What the exercise asks. Whenever the word "փետրվարի" shows up in a line of the data, copy that line.

= Beginning of Section =

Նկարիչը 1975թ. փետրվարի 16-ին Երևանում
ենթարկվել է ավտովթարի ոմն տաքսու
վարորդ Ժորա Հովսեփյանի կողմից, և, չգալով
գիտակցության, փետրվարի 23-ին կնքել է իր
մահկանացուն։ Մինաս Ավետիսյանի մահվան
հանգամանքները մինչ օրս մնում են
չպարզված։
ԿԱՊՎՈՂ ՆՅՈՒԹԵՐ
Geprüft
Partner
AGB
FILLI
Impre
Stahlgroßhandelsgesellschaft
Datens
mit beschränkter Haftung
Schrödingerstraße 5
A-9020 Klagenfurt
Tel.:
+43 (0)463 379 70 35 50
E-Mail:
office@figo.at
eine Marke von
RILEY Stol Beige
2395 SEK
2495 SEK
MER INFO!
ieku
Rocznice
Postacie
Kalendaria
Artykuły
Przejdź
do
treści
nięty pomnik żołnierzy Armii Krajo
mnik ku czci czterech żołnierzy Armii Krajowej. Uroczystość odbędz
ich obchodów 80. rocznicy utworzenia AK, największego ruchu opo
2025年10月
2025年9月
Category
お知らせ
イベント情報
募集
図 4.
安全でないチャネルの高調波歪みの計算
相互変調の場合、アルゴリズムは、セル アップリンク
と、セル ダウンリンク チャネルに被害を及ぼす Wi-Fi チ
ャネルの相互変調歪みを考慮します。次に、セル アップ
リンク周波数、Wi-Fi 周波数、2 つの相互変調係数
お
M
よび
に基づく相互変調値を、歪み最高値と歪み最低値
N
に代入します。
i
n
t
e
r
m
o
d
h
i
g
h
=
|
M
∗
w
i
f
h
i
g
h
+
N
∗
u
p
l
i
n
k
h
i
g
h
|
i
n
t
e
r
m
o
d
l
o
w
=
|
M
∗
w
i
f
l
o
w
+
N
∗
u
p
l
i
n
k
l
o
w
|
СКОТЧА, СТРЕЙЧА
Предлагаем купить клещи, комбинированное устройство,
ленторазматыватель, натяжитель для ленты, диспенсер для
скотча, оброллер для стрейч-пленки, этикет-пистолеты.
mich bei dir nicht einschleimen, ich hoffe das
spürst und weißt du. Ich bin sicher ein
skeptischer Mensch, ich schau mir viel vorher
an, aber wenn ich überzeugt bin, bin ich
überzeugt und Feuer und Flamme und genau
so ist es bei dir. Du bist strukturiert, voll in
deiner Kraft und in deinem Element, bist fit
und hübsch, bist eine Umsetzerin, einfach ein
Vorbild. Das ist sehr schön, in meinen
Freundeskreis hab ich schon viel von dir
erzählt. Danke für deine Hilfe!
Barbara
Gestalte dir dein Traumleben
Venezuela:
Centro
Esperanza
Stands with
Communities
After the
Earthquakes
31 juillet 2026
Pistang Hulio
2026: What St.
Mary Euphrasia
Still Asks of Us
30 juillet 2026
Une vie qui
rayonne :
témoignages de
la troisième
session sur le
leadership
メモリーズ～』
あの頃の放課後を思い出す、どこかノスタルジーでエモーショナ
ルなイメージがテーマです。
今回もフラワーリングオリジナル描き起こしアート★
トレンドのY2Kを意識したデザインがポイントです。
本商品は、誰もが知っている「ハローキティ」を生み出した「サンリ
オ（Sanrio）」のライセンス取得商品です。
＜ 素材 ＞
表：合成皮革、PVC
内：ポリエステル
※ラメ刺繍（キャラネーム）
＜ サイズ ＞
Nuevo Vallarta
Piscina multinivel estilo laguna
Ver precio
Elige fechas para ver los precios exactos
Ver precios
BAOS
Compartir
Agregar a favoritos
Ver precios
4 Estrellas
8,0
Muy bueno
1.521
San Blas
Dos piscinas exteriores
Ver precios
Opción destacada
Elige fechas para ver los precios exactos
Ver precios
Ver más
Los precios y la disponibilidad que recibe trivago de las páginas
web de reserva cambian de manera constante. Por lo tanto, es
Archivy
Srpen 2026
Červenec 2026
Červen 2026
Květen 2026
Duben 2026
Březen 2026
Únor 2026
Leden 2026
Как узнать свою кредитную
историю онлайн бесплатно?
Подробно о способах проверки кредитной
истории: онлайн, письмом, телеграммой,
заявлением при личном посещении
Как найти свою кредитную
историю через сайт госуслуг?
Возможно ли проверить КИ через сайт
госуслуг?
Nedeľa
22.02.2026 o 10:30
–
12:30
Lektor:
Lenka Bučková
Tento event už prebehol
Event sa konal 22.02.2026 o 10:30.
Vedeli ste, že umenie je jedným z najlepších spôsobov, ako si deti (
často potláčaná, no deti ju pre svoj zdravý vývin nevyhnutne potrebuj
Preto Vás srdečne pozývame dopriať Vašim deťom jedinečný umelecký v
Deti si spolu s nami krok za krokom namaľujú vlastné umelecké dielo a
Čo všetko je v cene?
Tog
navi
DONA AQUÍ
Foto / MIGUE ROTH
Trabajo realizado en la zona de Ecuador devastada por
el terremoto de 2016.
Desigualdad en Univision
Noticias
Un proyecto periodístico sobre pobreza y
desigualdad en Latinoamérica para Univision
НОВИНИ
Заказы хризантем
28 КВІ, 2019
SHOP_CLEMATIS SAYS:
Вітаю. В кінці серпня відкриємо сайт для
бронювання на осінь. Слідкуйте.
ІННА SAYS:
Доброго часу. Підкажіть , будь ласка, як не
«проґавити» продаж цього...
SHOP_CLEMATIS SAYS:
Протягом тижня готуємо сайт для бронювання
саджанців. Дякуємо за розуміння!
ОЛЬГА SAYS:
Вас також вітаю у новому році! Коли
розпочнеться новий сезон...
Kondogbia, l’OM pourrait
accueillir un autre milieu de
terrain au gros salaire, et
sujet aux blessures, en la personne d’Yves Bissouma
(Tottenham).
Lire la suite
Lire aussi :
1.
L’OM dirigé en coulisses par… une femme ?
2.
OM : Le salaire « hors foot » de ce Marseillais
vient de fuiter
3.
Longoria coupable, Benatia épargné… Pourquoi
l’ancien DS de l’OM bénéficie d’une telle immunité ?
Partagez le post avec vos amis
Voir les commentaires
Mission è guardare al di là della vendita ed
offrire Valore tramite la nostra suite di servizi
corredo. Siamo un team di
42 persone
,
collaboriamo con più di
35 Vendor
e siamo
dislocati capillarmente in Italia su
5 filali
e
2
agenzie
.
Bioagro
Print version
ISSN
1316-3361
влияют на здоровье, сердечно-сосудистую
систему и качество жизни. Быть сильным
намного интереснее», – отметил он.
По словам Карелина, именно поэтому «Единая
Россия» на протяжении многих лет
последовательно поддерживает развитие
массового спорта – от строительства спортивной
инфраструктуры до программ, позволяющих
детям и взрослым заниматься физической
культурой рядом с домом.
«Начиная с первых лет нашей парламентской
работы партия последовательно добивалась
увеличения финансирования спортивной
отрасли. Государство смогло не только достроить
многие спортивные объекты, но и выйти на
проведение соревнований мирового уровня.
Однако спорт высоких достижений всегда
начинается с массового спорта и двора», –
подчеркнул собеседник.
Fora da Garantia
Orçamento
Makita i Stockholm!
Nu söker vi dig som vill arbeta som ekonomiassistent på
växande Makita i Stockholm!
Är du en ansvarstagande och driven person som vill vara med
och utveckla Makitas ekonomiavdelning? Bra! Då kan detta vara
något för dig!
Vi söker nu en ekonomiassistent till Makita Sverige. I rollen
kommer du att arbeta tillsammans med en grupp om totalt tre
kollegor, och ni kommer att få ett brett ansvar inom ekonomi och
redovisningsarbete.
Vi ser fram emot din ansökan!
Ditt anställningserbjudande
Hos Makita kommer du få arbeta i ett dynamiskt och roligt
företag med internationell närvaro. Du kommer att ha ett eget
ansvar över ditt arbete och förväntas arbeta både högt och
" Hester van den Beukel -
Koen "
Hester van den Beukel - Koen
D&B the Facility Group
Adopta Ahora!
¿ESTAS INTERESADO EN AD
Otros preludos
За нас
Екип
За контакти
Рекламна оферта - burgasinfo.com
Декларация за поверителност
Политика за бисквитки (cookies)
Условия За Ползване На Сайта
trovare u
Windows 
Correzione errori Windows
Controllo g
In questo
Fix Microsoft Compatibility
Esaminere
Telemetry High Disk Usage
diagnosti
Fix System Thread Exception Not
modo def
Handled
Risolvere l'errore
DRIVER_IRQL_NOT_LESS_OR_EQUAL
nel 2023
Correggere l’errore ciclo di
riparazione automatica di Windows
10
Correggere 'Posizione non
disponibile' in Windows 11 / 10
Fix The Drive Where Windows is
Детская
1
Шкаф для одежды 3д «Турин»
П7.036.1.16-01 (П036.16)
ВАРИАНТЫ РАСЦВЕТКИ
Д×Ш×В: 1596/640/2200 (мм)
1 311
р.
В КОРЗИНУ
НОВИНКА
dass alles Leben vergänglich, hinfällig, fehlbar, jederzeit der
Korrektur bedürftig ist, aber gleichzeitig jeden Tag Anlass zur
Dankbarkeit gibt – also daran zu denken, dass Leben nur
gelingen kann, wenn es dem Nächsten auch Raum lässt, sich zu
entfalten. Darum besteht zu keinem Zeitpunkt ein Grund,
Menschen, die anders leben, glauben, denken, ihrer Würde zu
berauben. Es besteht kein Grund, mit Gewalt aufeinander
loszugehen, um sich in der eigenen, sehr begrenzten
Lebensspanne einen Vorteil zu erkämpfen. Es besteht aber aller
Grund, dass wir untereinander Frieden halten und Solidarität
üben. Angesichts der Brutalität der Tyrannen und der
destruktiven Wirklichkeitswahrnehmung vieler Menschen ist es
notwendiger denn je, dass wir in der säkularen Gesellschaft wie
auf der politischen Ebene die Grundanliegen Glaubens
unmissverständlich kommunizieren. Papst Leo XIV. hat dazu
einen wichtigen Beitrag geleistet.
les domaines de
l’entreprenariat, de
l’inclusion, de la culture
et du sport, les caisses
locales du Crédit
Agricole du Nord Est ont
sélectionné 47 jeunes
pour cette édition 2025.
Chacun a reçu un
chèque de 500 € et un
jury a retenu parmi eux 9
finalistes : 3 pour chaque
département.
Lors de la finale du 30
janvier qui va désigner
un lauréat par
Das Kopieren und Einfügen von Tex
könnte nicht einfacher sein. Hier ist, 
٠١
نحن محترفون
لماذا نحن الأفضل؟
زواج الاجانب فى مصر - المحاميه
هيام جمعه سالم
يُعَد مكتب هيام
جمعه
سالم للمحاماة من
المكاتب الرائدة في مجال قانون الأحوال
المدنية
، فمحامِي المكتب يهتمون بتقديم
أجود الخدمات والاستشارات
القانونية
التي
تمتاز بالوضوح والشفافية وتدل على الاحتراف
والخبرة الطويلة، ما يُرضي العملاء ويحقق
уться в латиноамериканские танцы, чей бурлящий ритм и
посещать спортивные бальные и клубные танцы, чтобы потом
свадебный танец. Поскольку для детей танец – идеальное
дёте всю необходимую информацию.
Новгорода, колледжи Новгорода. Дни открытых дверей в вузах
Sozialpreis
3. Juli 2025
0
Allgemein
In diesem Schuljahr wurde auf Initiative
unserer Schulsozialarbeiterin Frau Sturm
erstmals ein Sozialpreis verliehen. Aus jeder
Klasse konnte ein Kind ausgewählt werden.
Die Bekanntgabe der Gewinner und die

= End of Section =

Exercise answer.
Նկարիչը 1975թ. փետրվարի 16-ին Երևանում
գիտակցության, փետրվարի 23-ին կնքել է իր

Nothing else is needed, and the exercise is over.